Daizi, like Dark, was very proud Xander had decided to take that step, and made him promise to tell her if there was anything she could do to support him. Even though she didn't need their permission to nurse, she still felt grateful they were empathetic enough to let her stay down in the living room while she did, rather than expecting her to shuffle off alone somewhere. There had been a lot of difficulties over winter break, with Ivy being so new, so frail, and so exhausting, but looking back, one of the most difficult parts was trying to nurse her without feeling alone in the world, or like she was doing something wrong. Those weren't feelings she still had: Ivy had fewer feedings, anyway, but also they had enough of a rhythm it wasn't much of an issue.
There was an overall pattern to the week. Dark was still having trouble pulling himself out of bed in the morning, occasionally spending the day in his pajamas, which was unlike him, although Daizi took special care to help him with his hair and skincare, because she knew he'd regret it if he let it slip. But during the day, at least, he acted more or less like his usual self, except for his occasional disassociation. It was only during the night that he couldn't keep it up anymore, although he tried. A few nights he excused himself early from the dinner table, citing exhaustion, which he would play off as catching up on sleep he missed during the school year or underestimating how much work it took being with Ivy all day, every day, now that she was so much bigger and more active. Other nights he wouldn't go to bed at all.
The Friday after Sally's visit, after almost a full week of vacation, Daizi waited in her bedroom for hours after putting Ivy to bed for Dark to come up. She knew he wouldn’t sleep, but even in times like this, he always at least tried to. But she waited, sitting on the edge of their bed, for him to walk in. All she wanted to do, really, was to tell him she loved him and wish him goodnight, because although she had told him after catching him fighting hard to keep himself safe they needed to talk about it, and she told him again after he had cut his hand, she couldn’t force him to speak. Ripping open that door was just as bad as letting it go unaddressed, she knew that. This wasn’t their first time in this battle. But the longer she waited, the more her chest squeezed. After all these years together, it wasn’t like she could say this was the worst he’d ever been, which she was grateful for, but it was the worst he had been in awhile. The worst he had been since they had become parents. Dark had struggled, of course, they had both struggled. The entire period when Ivy was in the hospital, even though it was only two weeks—it was difficult for Daizi to process it had been such a short period of time, it felt like ages longer—was such a strange combination of the truest joy and the worst agony. She wondered if there would ever come a time when she thought about those days without her heart being pierced. And Dark was hurting then, too, but differently, and in those dreamlike days, neither of them particularly felt like people, which didn’t change much after discharge, especially after the calls started coming.

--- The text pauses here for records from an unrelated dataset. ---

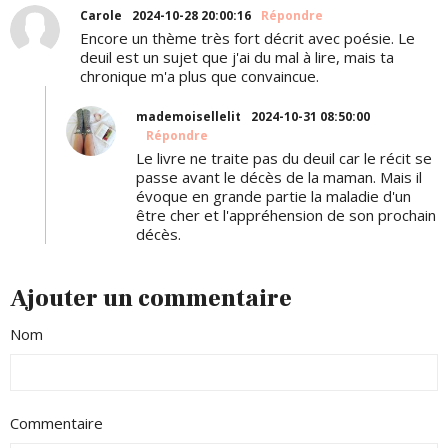
Carole
2024-10-28 20:00:16
Répondre
Encore un thème très fort décrit avec poésie. Le
deuil est un sujet que j'ai du mal à lire, mais ta
chronique m'a plus que convaincue.
mademoisellelit
2024-10-31 08:50:00
Répondre
Le livre ne traite pas du deuil car le récit se
passe avant le décès de la maman. Mais il
évoque en grande partie la maladie d'un
être cher et l'appréhension de son prochain
décès.
Ajouter un commentaire
Nom
Commentaire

And when Declan showed up, Dark had hurt then, too. So did she. Because they had grown to love those two boys, and grown to love them sooner than they returned the feeling, she thought, and it seemed Declan was pulling them apart. Even in the moment, both she and Dark could tell it was all, more or less, a game to that man who had sired sons and fled, only to return and flee again. The coward. But there was no rule book, there was no guidance, no real help, and they were overwhelmed, burnt out, and spread thin, but they couldn’t really rest. Someone had to be there to pick up the pieces.

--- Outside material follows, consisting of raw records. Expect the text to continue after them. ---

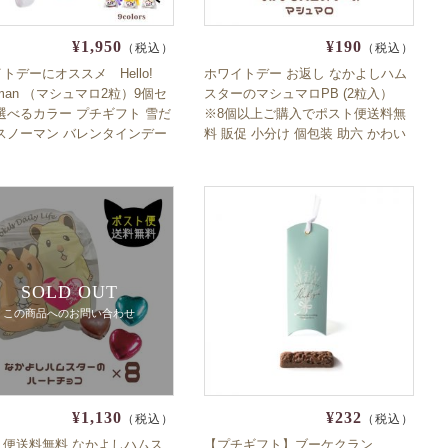
¥1,950
¥190
（税込）
（税込）
トデーにオススメ Hello!
ホワイトデー お返し なかよしハム
wman （マシュマロ2粒）9個セ
スターのマシュマロPB (2粒入）
選べるカラー プチギフト 雪だ
※8個以上ご購入でポスト便送料無
スノーマン バレンタインデー
料 販促 小分け 個包装 助六 かわい
 推し活 ばらまき ポスト投
い お子様にもオススメ コスパ プチ
料無料
プラ 安い
SOLD OUT
この商品へのお問い合わせ
¥1,130
¥232
（税込）
（税込）
ト便送料無料 なかよしハムス
【プチギフト】ブーケクラン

At that particular moment, as Daizi sat on the edge of her marriage bed, in silence, straining her ears to hear the steady footsteps of her husband approach their room, she was being eaten up by the thought: Was this, Dark’s current state, her fault? He had been through so much over the last year and a half. And so had she, but she had been in such a fragile state with the pregnancy and then being postpartum, and maybe, had she not been so vulnerable… Daizi bounced one leg and fiddled with her wedding ring, wondering if Dark’s current problem was because she hadn’t given him space to feel his feelings, when all of the past year’s changes and struggles came at them. She had tried to, but maybe she just… hadn’t been as supportive as she was supposed to have been. They had communicated through all of it, but if he had been withholding, and now he was being hit with all of what he had suppressed, for her sake?
No. Daizi forced herself to take a breath and stand up. She knew she did the best she could in those moments, when she could. Obviously, she couldn’t support him equally when she was recovering from birth—she was recovering from birth. Nobody would expect her to be as strong as him, then. And throughout all of it they held each other. She loved him, and had done her best for him, and she remembered all the late nights they spent up with each other and sharing everything with each other. Maybe all their recent struggles were catching up to him, and maybe she could’ve done more, but she did all that she could. All that was left was dealing with the present.